### YOUR INSTRUCTIONS
Take the data below and copy exactly the lines starting at the one with "zaplatené ubytovanie), má" and finishing at the one with "takýmto účastníkom je možné preplatiť aj", both included.

═══

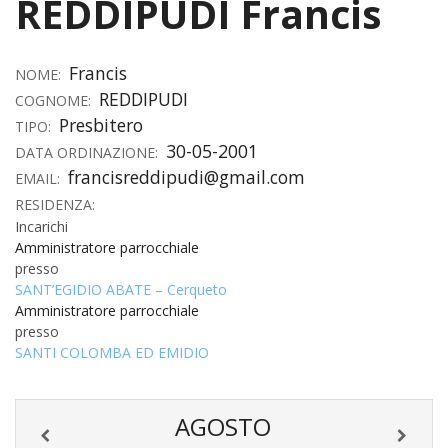
REDDIPUDI Francis
HOME
Francis
«
NOME:
VESCOVO
REDDIPUDI
COGNOME:
VE
«
Presbitero
CURIA
TIPO:
30-05-2001
DATA ORDINAZIONE:
BIOG
CU
«
NEWS ED EVENTI
francisreddipudi@gmail.com
EMAIL:
LO
CURI
RESIDENZA:
NE
«
DIOCESI
STE
VESC
Incarichi
ED
Amministratore parrocchiale
DIO
«
LETT
PARROCCHIE
«
SETT
EV
presso
DEL
DELL
SANT’EGIDIO ABATE – Cerqueto
VES
SANT
PA
«
ANNUARIO
VITA
SE
NEW
Amministratore parrocchiale
AI
DIOC
PAS
DE
presso
GIOV
PAR
AN
–
PHO
TUTELA DEI MINORI
ARTE
DELL
SANTI COLOMBA ED EMIDIO
VI
UFFIC
E
DIOC
SPO
VIDE
«
PRES
PA
CUL
PAR
ORG
INTE
–
«
DI
DIAC
AGOSTO
PR
COM
VISIT
PART
UFF
DOC
DI
PAST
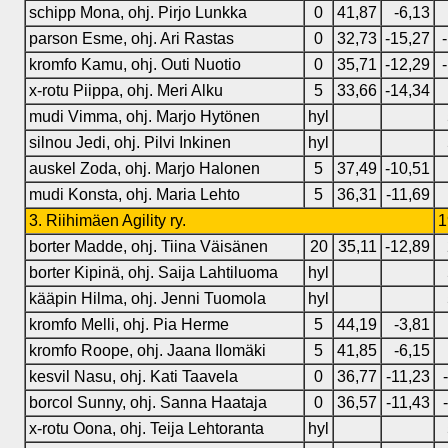
schipp Mona, ohj. Pirjo Lunkka
0
41,87
-6,13
parson Esme, ohj. Ari Rastas
0
32,73
-15,27
kromfo Kamu, ohj. Outi Nuotio
0
35,71
-12,29
x-rotu Piippa, ohj. Meri Alku
5
33,66
-14,34
mudi Vimma, ohj. Marjo Hytönen
hyl
silnou Jedi, ohj. Pilvi Inkinen
hyl
auskel Zoda, ohj. Marjo Halonen
5
37,49
-10,51
mudi Konsta, ohj. Maria Lehto
5
36,31
-11,69
3. Riihimäen Agility ry.
1
borter Madde, ohj. Tiina Väisänen
20
35,11
-12,89
borter Kipinä, ohj. Saija Lahtiluoma
hyl
kääpin Hilma, ohj. Jenni Tuomola
hyl
kromfo Melli, ohj. Pia Herme
5
44,19
-3,81
kromfo Roope, ohj. Jaana Ilomäki
5
41,85
-6,15
kesvil Nasu, ohj. Kati Taavela
0
36,77
-11,23
borcol Sunny, ohj. Sanna Haataja
0
36,57
-11,43
x-rotu Oona, ohj. Teija Lehtoranta
hyl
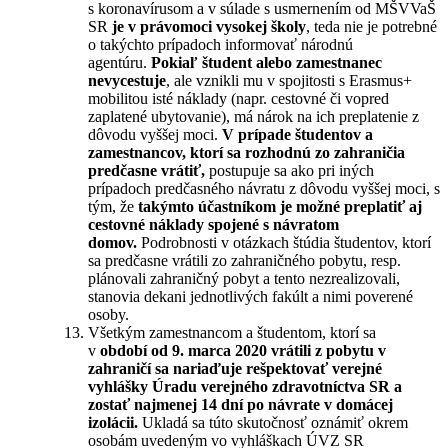
s koronavírusom a v súlade s usmernením od MŠVVaŠ
SR
je v právomoci vysokej školy
, teda nie je potrebné
o takýchto prípadoch informovať národnú
agentúru.
Pokiaľ študent alebo zamestnanec
nevycestuje
, ale vznikli mu v spojitosti s Erasmus+
mobilitou isté náklady (napr. cestovné či vopred
zaplatené ubytovanie), má nárok na ich preplatenie z
dôvodu vyššej moci.
V prípade študentov a
zamestnancov, ktorí sa rozhodnú zo zahraničia
predčasne vrátiť,
postupuje sa ako pri iných
prípadoch predčasného návratu z dôvodu vyššej moci, s
tým, že
takýmto účastníkom je možné preplatiť aj
cestovné náklady spojené s návratom
domov.
Podrobnosti v otázkach štúdia študentov, ktorí
sa predčasne vrátili zo zahraničného pobytu, resp.
plánovali zahraničný pobyt a tento nezrealizovali,
stanovia dekani jednotlivých fakúlt a nimi poverené
osoby.
Všetkým zamestnancom a študentom, ktorí sa
v
období
od 9. marca 2020 vrátili z pobytu v
zahraničí sa nariaďuje rešpektovať verejné
vyhlášky Úradu verejného zdravotníctva SR a
zostať najmenej 14 dní po návrate v domácej
izolácii.
Ukladá sa túto skutočnosť oznámiť okrem
osobám uvedeným vo vyhláškach ÚVZ SR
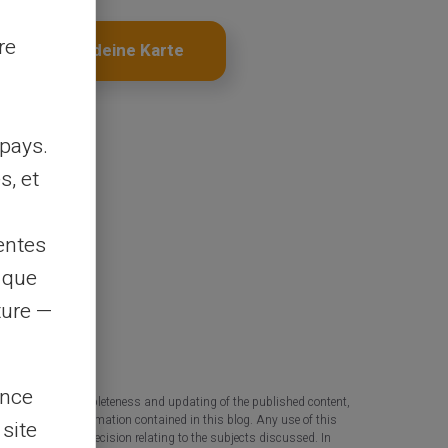
re
Hol dir deine Karte
pays.
s, et
entes
s que
rture —
ence
 the accuracy, completeness and updating of the published content,
 based on the information contained in this blog. Any use of this
 site
tant question or decision relating to the subjects discussed. In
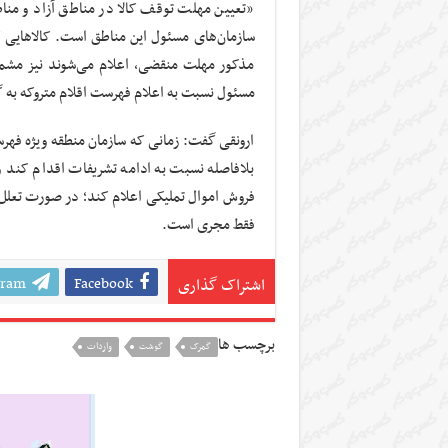
«تعیین مهلت توقف کالا در مناطق آزاد و منا
سازمان‌های مسئول این مناطق است. کالاهایی ک
مذکور مهلت منقضی، اعلام می‌شوند نیز مشمول 
مسئول نسبت به اعلام فهرست اقلام متروکه به گ
ارونقی گفت: زمانی که سازمان منطقه ویژه فهرست
بلافاصله نسبت به ادامه تشریفات اقدام کند و 
فروش اموال تملیکی اعلام کند؛ در صورت تعلل 
فقط مجری است.
gram
Facebook
اشتراک گذاری
برچسب ها
گمرک
گوشت
واردات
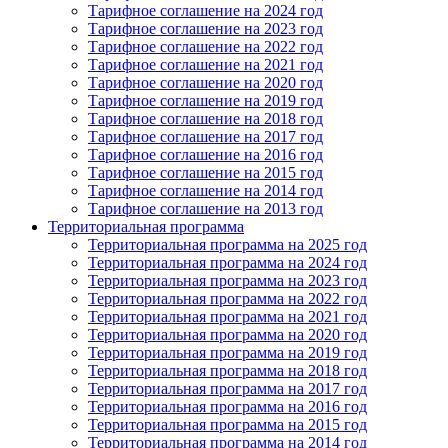
Тарифное соглашение на 2024 год
Тарифное соглашение на 2023 год
Тарифное соглашение на 2022 год
Тарифное соглашение на 2021 год
Тарифное соглашение на 2020 год
Тарифное соглашение на 2019 год
Тарифное соглашение на 2018 год
Тарифное соглашение на 2017 год
Тарифное соглашение на 2016 год
Тарифное соглашение на 2015 год
Тарифное соглашение на 2014 год
Тарифное соглашение на 2013 год
Территориальная программа
Территориальная программа на 2025 год
Территориальная программа на 2024 год
Территориальная программа на 2023 год
Территориальная программа на 2022 год
Территориальная программа на 2021 год
Территориальная программа на 2020 год
Территориальная программа на 2019 год
Территориальная программа на 2018 год
Территориальная программа на 2017 год
Территориальная программа на 2016 год
Территориальная программа на 2015 год
Территориальная программа на 2014 год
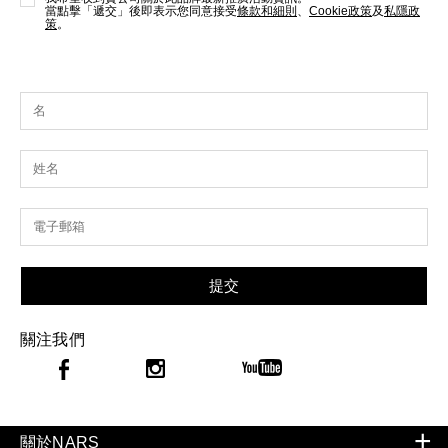
當點擊「遞交」後即表示您同意接受
條款和細則
、
Cookie政策
及
私隱政
策
。
提交
關注我們
關於NARS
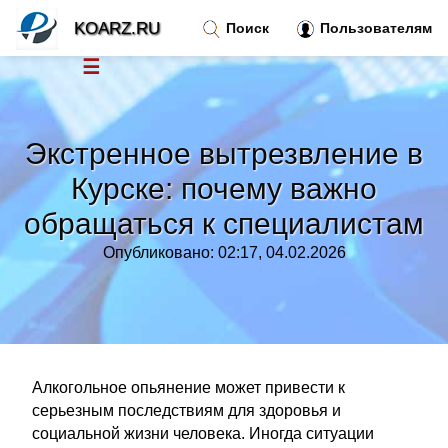
KOARZ.RU
Поиск
Пользователям
☰
Новости
»
Экстренное вытрезвление в
Тренды новостей
»
Курске: почему важно
обращаться к специалистам
Рубрики
»
Опубликовано: 02:17, 04.02.2026
Правила
»
Контакт
»
Алкогольное опьянение может привести к
серьезным последствиям для здоровья и
социальной жизни человека. Иногда ситуации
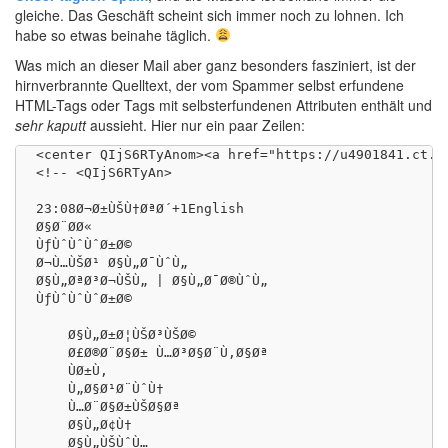
gleiche. Das Geschäft scheint sich immer noch zu lohnen. Ich
habe so etwas beinahe täglich.
Was mich an dieser Mail aber ganz besonders fasziniert, ist der
hirnverbrannte Quelltext, der vom Spammer selbst erfundene
HTML-Tags oder Tags mit selbsterfundenen Attributen enthält und
sehr kaputt
aussieht. Hier nur ein paar Zeilen:
<center QIjS6RTyAnom><a href="https://u4901841.ct.s
<!-- <QIjS6RTyAn>

23:08Ø¬Ø±ÙŠÙ†ØªØ´+1English

Ø§Ø¨Ø­Ø«

ÙƒÙˆÙˆÙˆØ±Ø©

Ø¬Ù…ÙŠØ¹ Ø§Ù„Ø¯ÙˆÙ„

Ø§Ù„ØªØ³Ø¬ÙŠÙ„ | Ø§Ù„Ø¯Ø®ÙˆÙ„

ÙƒÙˆÙˆÙˆØ±Ø©

    Ø§Ù„Ø±Ø¦ÙŠØ³ÙŠØ©

    Ø£Ø®Ø¨Ø§Ø± Ù…Ø³Ø§Ø¨Ù‚Ø§Øª

    ÙØ±Ù‚

    Ù„Ø§Ø¹Ø¨ÙˆÙ†

    Ù…Ø¨Ø§Ø±ÙŠØ§Øª

    Ø§Ù„Ø¢Ù†

    Ø§Ù„ÙŠÙˆÙ…
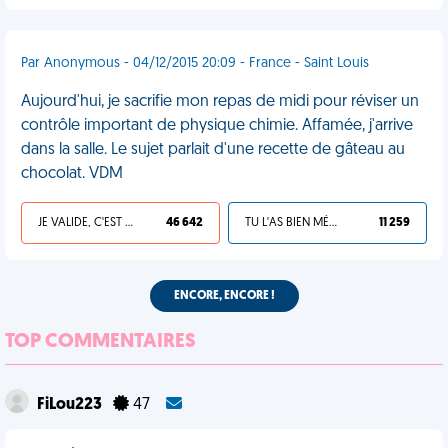
Par Anonymous - 04/12/2015 20:09 - France - Saint Louis
Aujourd'hui, je sacrifie mon repas de midi pour réviser un
contrôle important de physique chimie. Affamée, j'arrive
dans la salle. Le sujet parlait d'une recette de gâteau au
chocolat. VDM
JE VALIDE, C'EST UNE VDM
46 642
TU L'AS BIEN MÉRITÉ
11 259
ENCORE, ENCORE !
TOP COMMENTAIRES
FiLou223
47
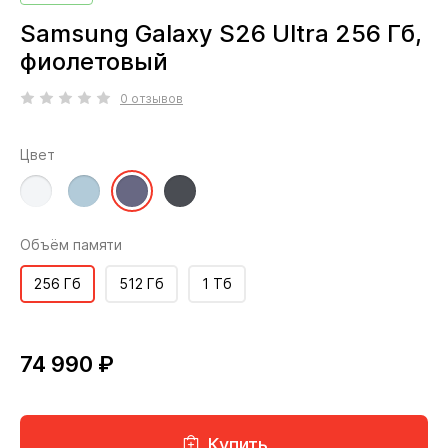
Samsung Galaxy S26 Ultra 256 Гб,
фиолетовый
0 отзывов
Цвет
Объём памяти
256 Гб
512 Гб
1 Тб
74 990 ₽
Купить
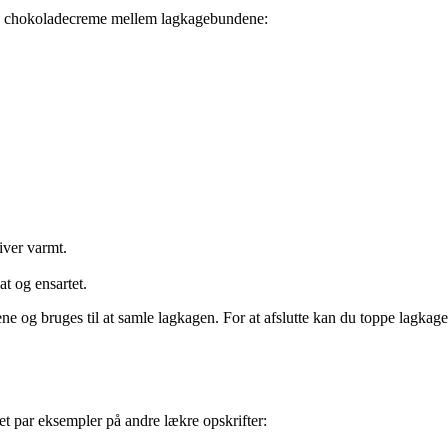
dig chokoladecreme mellem lagkagebundene:
iver varmt.
at og ensartet.
 og bruges til at samle lagkagen. For at afslutte kan du toppe lagka
et par eksempler på andre lækre opskrifter:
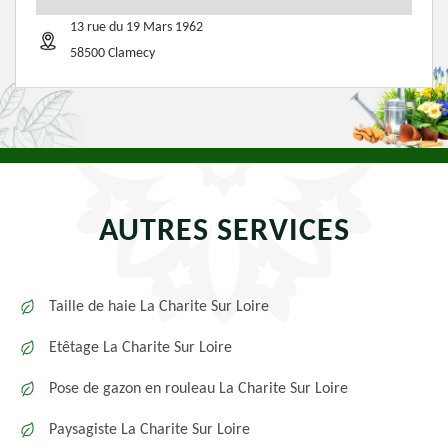
13 rue du 19 Mars 1962
58500 Clamecy
AUTRES SERVICES
Taille de haie La Charite Sur Loire
Etêtage La Charite Sur Loire
Pose de gazon en rouleau La Charite Sur Loire
Paysagiste La Charite Sur Loire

═══

### TASK SOLUTION
zaplatené ubytovanie), má nárok na ich preplatenie z
dôvodu vyššej moci.
V prípade študentov a
zamestnancov, ktorí sa rozhodnú zo zahraničia
predčasne vrátiť,
postupuje sa ako pri iných
prípadoch predčasného návratu z dôvodu vyššej moci, s
tým, že
takýmto účastníkom je možné preplatiť aj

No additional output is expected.